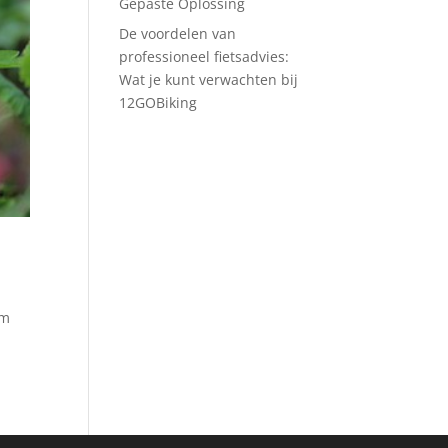
Gepaste Oplossing
De voordelen van
professioneel fietsadvies:
Wat je kunt verwachten bij
12GOBiking
om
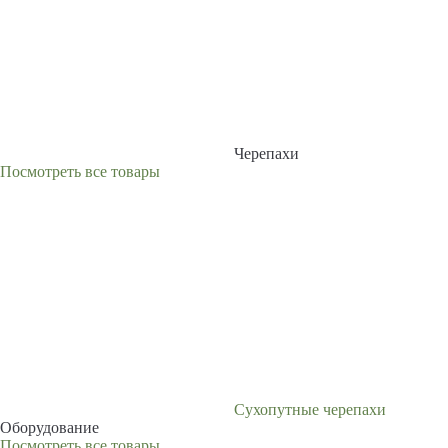
Черепахи
Посмотреть все товары
Сухопутные черепахи
Оборудование
Посмотреть все товары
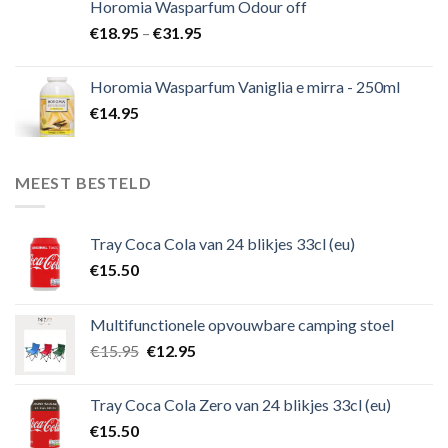
Horomia Wasparfum Odour off
€
18.95
–
€
31.95
Horomia Wasparfum Vaniglia e mirra - 250ml
€
14.95
MEEST BESTELD
Tray Coca Cola van 24 blikjes 33cl (eu)
€
15.50
Multifunctionele opvouwbare camping stoel
€
15.95
€
12.95
Tray Coca Cola Zero van 24 blikjes 33cl (eu)
€
15.50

▬▬▬▬▬▬

EXERCISE DESCRIPTION -> Keep the pictures out while you retype all of the data above exactly as it appears.

ANSWER TO THIS TASK ->
Gepaste Oplossing
De voordelen van
professioneel fietsadvies:
Wat je kunt verwachten bij
12GOBiking
om
Черепахи
Посмотреть все товары
Сухопутные черепахи
Оборудование
Посмотреть все товары
Horomia Wasparfum Odour off
€
18.95
–
€
31.95
Horomia Wasparfum Vaniglia e mirra - 250ml
€
14.95
MEEST BESTELD
Tray Coca Cola van 24 blikjes 33cl (eu)
€
15.50
Multifunctionele opvouwbare camping stoel
€
15.95
€
12.95
Tray Coca Cola Zero van 24 blikjes 33cl (eu)
€
15.50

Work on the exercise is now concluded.